摇光忍住笑,接住她递过来的大书一字字念道:“春怀引----
芳蹊密影成花洞,柳结浓烟香带重。
蟾蜍碾玉挂明弓,捍拔装金打仙凤。
宝枕垂云选春梦,钿合碧寒龙脑冻。
阿侯系锦觅周郎,凭仗东风好相送。”
念完翻到封面一瞧,拍拍她的小脸问:“是夫子布置的功课吗?四书都念不全呢,哪个准你们读乐府了?”
结绿伸伸舌头皱着鼻子笑:“我最听话了。是哥哥乱翻书,被我偷偷拿来啦。”
摇光失笑道:“哥哥丢了书要着急的。结绿是好孩子,会还给他的对不对?”
结绿点点头:“嗯。可是他也拿我的东西,还把墨汁故意洒在我的新衣服上,我有时候不喜欢他。喜欢的时候,我再还给他。”
摇光拉拉她的小辫子说:“呀,头发乱了,孃孃帮你梳回去。梳了头,结绿就会喜欢哥哥了。”
结绿将信将疑,想不出那个烦人的哥哥和梳头有什么关系。但她乖巧地转过身说:“好吧。孃孃你轻一点,不要像郑妈妈,每天梳头都把我弄得很疼。”
摇光拔下发间玉梳说:“放心吧,孃孃的梳子梳头不疼的。知道为什么吗?因为这梳子是我的哥哥给我的。”
结绿咯咯笑起来:“不对,孃孃骗人。梳子是三叔给你的,我从门缝里都看见了。你们在房间里说话,是哥哥带我去看的。”
摇光难为情地揪揪她耳垂:“小坏蛋,哥哥做什么都想着带上你,你怎么还说不喜欢他?他听见了要伤心的。他伤心了以后不带你玩,你会不会伤心?”
结绿一想是这个道理,一着急抓起书本要跑,忘了头发还被摇光攥着,登时头皮扯得生疼:“唉呦,孃孃你快点,我又不当新娘子……”她话没说完,门帘一挑,展昭含笑踏进门来,接口道:“结绿你要给谁当新娘子?”
结绿嚷道:“我怎么知道嘛?我还这么小……”
两个大人不约而同哈哈大笑。结绿当日一句‘给三叔当媳妇’,被家人津津乐道了几个月,至今没有兴致衰减的迹像。小姑娘有一天不知听谁说了什么,忽然开窍了。此次见到展昭,第一件事就是严肃地宣布:“三叔,我不能给你当媳妇了。你那么高,我这么矮,咱们怎么拜堂呢?不能拜堂,那就成不了媳妇。”结果招来新一轮的津津乐道。
没完没了的嘲笑。结绿真的生气了:“那是我小时候不懂事,才会那么说的。三叔不教我,还要笑我,哼,你都有媳妇了,你根本就不想要我。我去找哥哥。”说着小嘴一扁一扁,委屈得眼睛里泪花乱转。
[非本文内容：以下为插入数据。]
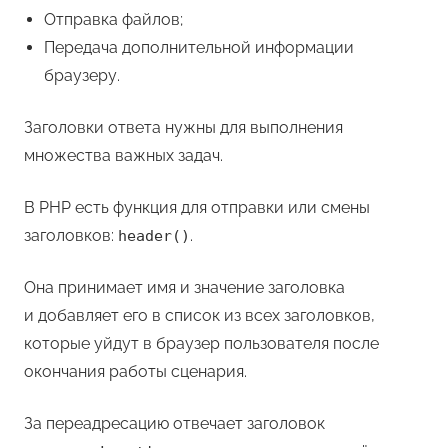
Отправка файлов;
Передача дополнительной информации
браузеру.
Заголовки ответа нужны для выполнения
множества важных задач.
В PHP есть функция для отправки или смены
заголовков:
.
header()
Она принимает имя и значение заголовка
и добавляет его в список из всех заголовков,
которые уйдут в браузер пользователя после
окончания работы сценария.
За переадресацию отвечает заголовок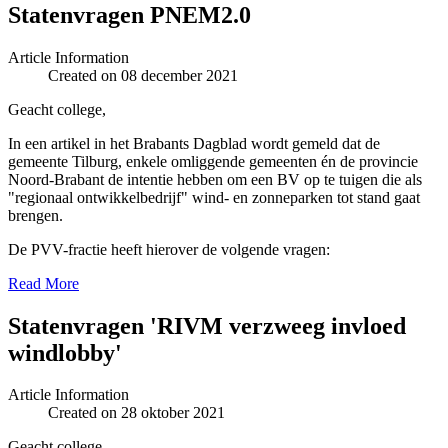
Statenvragen PNEM2.0
Article Information
Created on 08 december 2021
Geacht college,
In een artikel in het Brabants Dagblad wordt gemeld dat de
gemeente Tilburg, enkele omliggende gemeenten én de provincie
Noord-Brabant de intentie hebben om een BV op te tuigen die als
"regionaal ontwikkelbedrijf" wind- en zonneparken tot stand gaat
brengen.
De PVV-fractie heeft hierover de volgende vragen:
Read More
Statenvragen 'RIVM verzweeg invloed
windlobby'
Article Information
Created on 28 oktober 2021
Geacht college,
展昭忙俯身握住她的小手,柔声说:“结绿不哭,是三叔不好,三叔以后都不笑了。可是你要记住,三叔没有不要你。不管你以后长多大,去了什么地方,三叔永远要你。知道吗?”
结绿懵懵懂懂地望着他,想了半天不太情愿的说:“可是……可是我喜欢上了别人,不想给你当媳妇了。”
展昭笑容僵住。抬头见摇光亦是一脸愕然,他硬着头皮问:“你……你又喜欢谁了?你刚才不是说,你这么小不能当新娘的吗?”
结绿一把扑过去搂住他脖子大笑:“笨三叔,当然是喜欢孃孃了。我喜欢她,所以不想给你当媳妇啦。”
展昭不是吃惊,是震惊。结绿能把这样的两件事关联起来,谁还敢说儿童智能不全。道理也许是另一套,结论却完全正确,而且心地透明。他有点感动,抱抱她说道:“好孩子。不当媳妇,我也是你的三叔。所以三叔说永远要你,是真的。”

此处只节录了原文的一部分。